# EXERCISE AIM
Search the records below for the word "المجمدة" and show every line where it occurs.

MATERIAL FOR THE TASK below:

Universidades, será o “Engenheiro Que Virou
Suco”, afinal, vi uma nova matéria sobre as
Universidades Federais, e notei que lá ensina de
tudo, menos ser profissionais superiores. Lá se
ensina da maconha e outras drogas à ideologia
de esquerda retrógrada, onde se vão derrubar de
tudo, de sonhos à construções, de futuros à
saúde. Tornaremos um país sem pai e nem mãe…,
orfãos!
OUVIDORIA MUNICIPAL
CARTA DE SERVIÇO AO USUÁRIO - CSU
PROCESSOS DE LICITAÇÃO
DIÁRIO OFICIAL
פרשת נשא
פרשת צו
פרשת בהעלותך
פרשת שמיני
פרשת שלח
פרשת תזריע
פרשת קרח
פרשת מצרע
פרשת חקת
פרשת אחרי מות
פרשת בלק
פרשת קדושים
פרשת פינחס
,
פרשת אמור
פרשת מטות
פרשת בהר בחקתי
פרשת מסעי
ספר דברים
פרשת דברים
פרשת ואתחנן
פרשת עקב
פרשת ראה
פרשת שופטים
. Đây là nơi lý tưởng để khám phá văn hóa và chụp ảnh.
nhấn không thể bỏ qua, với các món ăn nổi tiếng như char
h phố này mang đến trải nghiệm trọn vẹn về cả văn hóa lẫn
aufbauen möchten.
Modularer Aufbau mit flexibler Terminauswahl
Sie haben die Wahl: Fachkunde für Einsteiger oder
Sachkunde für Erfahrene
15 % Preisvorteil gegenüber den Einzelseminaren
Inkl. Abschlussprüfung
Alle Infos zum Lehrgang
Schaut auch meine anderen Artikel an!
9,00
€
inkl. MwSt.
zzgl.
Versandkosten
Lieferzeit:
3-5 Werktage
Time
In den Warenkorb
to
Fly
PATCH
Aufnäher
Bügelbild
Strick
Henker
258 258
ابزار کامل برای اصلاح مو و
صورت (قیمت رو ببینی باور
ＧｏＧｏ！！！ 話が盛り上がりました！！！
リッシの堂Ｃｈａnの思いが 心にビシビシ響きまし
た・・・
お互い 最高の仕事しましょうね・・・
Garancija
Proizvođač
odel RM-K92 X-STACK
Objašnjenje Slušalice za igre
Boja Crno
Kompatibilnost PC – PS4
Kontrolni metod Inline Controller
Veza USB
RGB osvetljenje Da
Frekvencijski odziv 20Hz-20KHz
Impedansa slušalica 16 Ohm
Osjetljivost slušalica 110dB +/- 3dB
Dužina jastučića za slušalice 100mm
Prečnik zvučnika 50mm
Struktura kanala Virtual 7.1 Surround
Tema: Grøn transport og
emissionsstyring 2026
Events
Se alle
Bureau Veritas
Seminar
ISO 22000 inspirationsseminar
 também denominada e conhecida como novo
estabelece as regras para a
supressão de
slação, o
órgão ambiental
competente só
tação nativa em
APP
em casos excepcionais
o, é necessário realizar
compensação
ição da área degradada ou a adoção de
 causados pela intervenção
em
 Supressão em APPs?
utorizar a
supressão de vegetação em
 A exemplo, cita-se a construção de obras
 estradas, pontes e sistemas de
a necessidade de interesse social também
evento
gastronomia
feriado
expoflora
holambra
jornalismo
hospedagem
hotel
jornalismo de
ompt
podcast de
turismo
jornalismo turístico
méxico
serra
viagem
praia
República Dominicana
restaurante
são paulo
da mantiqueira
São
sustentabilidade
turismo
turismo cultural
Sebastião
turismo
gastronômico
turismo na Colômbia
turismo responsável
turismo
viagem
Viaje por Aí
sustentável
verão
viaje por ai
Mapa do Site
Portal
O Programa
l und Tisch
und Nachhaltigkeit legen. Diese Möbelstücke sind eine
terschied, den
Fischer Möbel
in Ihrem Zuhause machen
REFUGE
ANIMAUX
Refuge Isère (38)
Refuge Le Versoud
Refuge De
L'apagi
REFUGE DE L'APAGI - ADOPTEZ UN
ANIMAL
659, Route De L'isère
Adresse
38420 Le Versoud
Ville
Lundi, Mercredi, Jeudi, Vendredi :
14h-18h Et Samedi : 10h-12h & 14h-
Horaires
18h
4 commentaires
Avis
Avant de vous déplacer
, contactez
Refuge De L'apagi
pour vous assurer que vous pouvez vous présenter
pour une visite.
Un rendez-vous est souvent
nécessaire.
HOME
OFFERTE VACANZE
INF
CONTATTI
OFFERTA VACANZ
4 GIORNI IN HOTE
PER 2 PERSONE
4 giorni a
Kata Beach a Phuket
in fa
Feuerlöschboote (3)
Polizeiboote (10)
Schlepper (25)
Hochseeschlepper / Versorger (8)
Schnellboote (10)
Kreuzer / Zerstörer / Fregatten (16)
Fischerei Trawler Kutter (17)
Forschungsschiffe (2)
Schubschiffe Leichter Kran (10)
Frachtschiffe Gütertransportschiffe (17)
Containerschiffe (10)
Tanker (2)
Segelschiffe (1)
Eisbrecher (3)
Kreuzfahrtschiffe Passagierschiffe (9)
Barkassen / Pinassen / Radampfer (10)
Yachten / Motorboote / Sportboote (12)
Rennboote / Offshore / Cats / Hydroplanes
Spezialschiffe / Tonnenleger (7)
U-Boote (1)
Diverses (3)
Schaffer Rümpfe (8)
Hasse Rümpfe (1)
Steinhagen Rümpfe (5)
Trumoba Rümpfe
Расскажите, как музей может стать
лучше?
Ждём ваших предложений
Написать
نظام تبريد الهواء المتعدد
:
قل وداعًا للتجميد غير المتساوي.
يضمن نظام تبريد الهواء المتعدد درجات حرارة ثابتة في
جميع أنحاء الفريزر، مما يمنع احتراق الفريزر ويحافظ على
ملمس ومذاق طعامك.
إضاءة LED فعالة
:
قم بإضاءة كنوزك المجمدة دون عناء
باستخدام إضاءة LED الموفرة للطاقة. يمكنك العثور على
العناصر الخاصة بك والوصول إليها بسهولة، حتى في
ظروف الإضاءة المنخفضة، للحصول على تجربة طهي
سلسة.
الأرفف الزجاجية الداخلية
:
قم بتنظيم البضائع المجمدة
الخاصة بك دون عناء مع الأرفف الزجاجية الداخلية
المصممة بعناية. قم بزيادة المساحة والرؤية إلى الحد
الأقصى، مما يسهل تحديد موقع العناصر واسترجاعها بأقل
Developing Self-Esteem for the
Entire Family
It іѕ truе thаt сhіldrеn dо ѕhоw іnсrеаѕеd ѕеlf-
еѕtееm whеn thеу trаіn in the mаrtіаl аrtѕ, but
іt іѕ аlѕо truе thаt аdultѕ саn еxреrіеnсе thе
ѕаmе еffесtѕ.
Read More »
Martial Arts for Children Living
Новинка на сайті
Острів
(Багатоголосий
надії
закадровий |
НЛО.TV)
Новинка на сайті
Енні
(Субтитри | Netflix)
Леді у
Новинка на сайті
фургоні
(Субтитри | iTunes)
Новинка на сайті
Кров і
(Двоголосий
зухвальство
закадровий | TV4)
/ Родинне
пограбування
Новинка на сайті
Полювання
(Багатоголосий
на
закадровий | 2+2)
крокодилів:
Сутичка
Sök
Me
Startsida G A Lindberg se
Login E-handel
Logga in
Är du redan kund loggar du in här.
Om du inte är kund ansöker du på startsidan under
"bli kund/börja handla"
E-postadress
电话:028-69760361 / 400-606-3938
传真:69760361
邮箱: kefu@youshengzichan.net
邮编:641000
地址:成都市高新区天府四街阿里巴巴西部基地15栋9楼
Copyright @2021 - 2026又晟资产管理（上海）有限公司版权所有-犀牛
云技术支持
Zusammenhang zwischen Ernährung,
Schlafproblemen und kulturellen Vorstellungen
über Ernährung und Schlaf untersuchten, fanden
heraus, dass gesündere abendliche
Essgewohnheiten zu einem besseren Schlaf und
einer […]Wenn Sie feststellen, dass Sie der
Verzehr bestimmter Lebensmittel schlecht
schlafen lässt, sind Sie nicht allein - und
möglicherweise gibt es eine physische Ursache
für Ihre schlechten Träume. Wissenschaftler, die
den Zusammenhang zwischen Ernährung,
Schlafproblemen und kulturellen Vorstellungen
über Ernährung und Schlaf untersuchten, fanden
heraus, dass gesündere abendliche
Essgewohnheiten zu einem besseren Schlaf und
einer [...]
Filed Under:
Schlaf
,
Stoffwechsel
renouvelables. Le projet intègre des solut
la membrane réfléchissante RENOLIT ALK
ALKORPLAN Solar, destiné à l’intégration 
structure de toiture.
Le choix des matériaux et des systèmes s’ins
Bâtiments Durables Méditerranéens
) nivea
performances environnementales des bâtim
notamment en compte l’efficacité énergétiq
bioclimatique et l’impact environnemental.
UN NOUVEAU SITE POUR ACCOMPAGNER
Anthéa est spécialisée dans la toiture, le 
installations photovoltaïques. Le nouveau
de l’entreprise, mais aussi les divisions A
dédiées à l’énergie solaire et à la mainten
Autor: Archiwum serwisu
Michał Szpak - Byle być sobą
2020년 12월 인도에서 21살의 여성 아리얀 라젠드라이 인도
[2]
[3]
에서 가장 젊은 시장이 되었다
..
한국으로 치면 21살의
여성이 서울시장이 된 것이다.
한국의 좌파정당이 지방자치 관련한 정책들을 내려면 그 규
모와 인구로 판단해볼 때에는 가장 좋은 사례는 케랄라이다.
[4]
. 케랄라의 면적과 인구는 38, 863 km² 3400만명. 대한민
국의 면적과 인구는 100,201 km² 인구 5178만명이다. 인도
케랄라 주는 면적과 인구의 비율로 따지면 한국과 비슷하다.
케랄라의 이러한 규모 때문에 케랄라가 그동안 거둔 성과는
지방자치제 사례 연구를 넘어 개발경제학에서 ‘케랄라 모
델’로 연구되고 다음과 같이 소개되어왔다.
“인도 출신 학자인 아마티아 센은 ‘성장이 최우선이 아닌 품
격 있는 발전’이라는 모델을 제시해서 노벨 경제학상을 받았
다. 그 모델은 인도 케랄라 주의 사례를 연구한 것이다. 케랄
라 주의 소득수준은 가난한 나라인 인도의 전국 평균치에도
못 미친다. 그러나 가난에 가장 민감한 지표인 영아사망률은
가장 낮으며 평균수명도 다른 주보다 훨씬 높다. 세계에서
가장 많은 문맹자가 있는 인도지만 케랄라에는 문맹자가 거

End of MATERIAL FOR THE TASK.

# EXERCISE RESULT
قم بإضاءة كنوزك المجمدة دون عناء
قم بتنظيم البضائع المجمدة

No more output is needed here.